Oy Pohjolan Liikenne Ab (Northern Transport in English) is a bus operator subsidiary of the Finnish national railway operator VR Group. In 2018, the company operated a fleet of 535 buses at 9 locations in Finland and employed about a thousand people.

== History ==
Between the Winter War and the Continuation War, the Finnish government saw access to Liinahamari harbour as a priority as the German forces controlled the Baltic Sea and Norway. As the railway only extended as far as , the Ministry of Transport and Public Works decided to incorporate Pohjolan Liikenne to handle transporting goods on the 531 km Arctic Ocean Highway from Rovaniemi to the harbour. In March 1941, the company employed about 3,000 people and had 1,500 trucks.

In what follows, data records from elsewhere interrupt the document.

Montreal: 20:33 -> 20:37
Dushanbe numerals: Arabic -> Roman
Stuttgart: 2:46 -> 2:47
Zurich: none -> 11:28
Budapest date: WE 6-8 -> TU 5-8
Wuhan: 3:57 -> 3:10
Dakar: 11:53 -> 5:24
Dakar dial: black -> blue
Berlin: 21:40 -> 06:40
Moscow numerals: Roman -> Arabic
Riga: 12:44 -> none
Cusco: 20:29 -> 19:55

After the wars, the Finnish State Railways were looking to expand into the road transport industry to complement its rail services, and so in 1949 the Government of Finland decided to transfer ownership of Pohjolan Liikenne stock held by the Ministry of Transport and Public Works to State Railways ownership. After an increase of the company's share capital, stock purchases from private owners, and transfers from the Trade and Industry fund, the State Railways owned 95% of Pohjolan Liikenne stock in 1959. The company began operating buses in 1949.

In 2010, as a part of a wider restructuring of the VR Group, the freight division of Pohjolan Liikenne was merged with VR's rail freight division into a newly formed VR Transpoint. In 2023, VR sold its road freight transport division to German investment firm Mutares.

In 2018, the company terminated its express coach routes.